Ah, yes, the ferryman. For $2 each, J and I were taken to a nearby offshore island in the bay, called Saddle Island. Vast amounts of archaeology have gone on here, excavating trypots, habitations and a whole heap of other whaling doings from times past. There are several ancient Basque wrecks in the Bay itself, one of which, a dory-type chalupa, is now showing in the exhibition centre. Well, J and I were dropped off on the island, and what a pleasant change it was, not to have to do it all ourselves. We merrily waved goodbye, as the ferry sped off, to return an hour later. As we turned to follow the marked path, the sun vanished quick as you like, and it p*ssed with rain for the next hour. Nothing for it, but to carry on. One of us, who spends a lot of time in the cockpit, had come prepared with her slicker. The other, who spends a lot of time down below, was in shorts and shirt.

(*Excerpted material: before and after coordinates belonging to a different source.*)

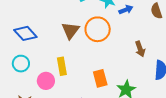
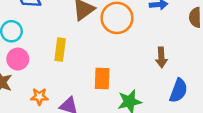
pink circle: (46, 81) -> (18, 59), moved

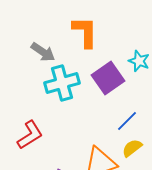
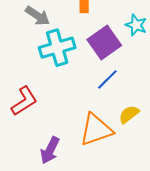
blue line: (127, 121) -> (107, 79), moved

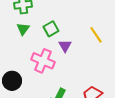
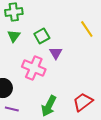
yellow line: (96, 35) -> (87, 29), moved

As we passed the flourishing wildflowers - so beautiful, so desperate, so little time - I read off the marked posts. "Here's a site of a trypot, J." "Here's the site of a house, J." Jack, not a wildflower buff, certainly not in the rain, harrumphed. "I liked the exhibition." He likes tangible stuff, not bumpy lumpy turf, then.

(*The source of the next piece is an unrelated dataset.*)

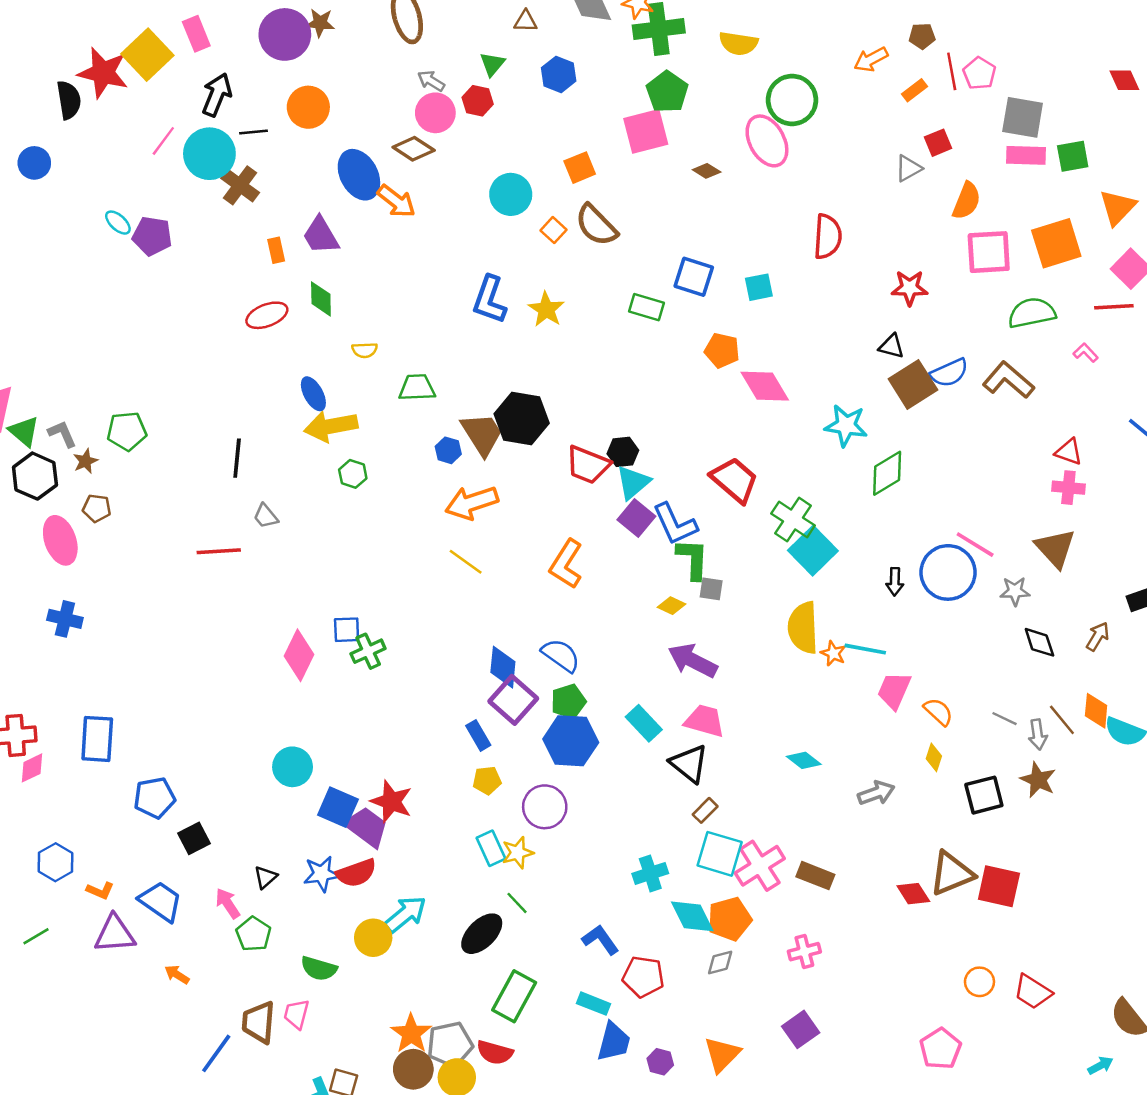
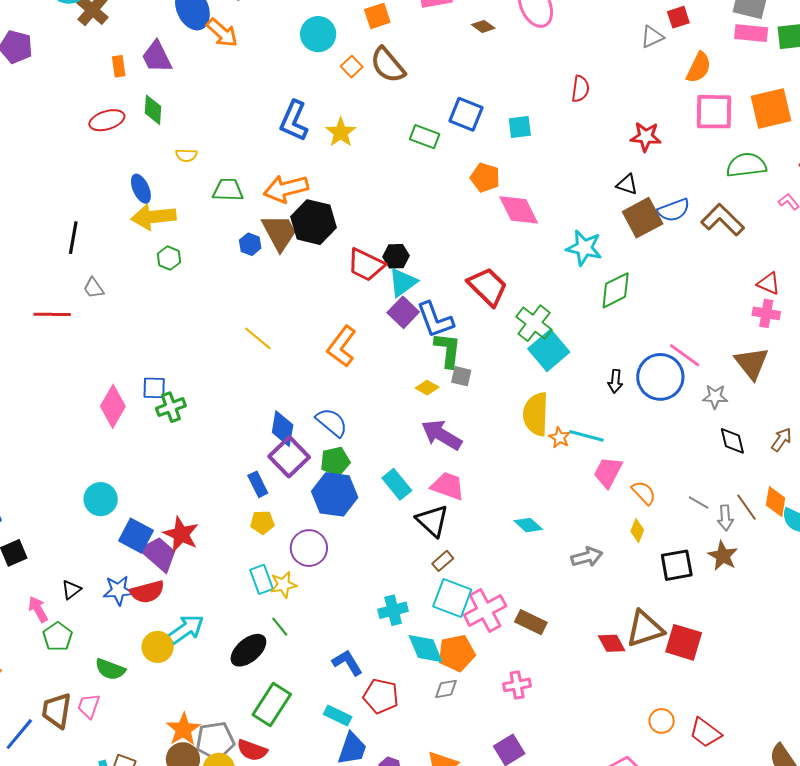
red semicircle: (828, 237) -> (580, 89), size x0.7
orange arrow: (472, 503) -> (286, 189), moved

Nor would he eat the bakeapple berries I picked. Wild stuff?? Are you mad? They don't come from a store, complete with peanut butter and jelly. But I thought we might be marooned for some time ...

We did get close to, and photo, a 60s rusty wreck well out of the water on the shoreline. That perked him up a bit.

And as usual, we passed the site of a cemetery. I kept stopping to read the noticeboards, and then had to run to catch up with Wencelas, striding out and grumbling and dripping.

And the kind ferryman? Well, he didn't want to shortchange our trip, did he? So we waited, and waited, and then waited just a little bit more. He - and the rest of Red Bay - had had such a good laugh. We were the cabaret du jour.

Masters under God

The first skipper I ever sailed with was my father, in the boat he built. We went to France, and when we sighted the French coast, his navigation was such, he wasn’t sure whether to turn left or right to get to Le Havre. We ended up in St Valery en Caux – which is where we intended to go all along, of course. It set a pattern for my wanderings - a leaf blown by the winds.

Since then I have shipped on board many boats as crew – the old racing yacht, and cooking green sausages for hungry shipmates (not me); Warren Blake’s Four Friends in the South China Sea (unofficial crew when I felt like it on a diving trip) – he is the late Peter Blake’s cousin; a delivery trip through the Baltic to Copenhagen, when the heart-by-passed skipper cast off, despite our warnings, in front of an opening Kiel Canal and found he had no steerage – sails up pdq, he rubbing his chest all the while; a selection of Captain Blighs with an overfondness for ultimate control; never forgetting R, who with the next 2, got us to and from Spain+Biscay (and other places) and we're nearly all of still speaking; and last but not least S &J, – the laid-back night club owners, husband and wife, who like a good old cruise, drink and a laff. And they know who they are.

And now Jack – sailor of Fortune – ace navigator and all things nautical and such a funny guy. He’d be happy if he never had to set foot on shore.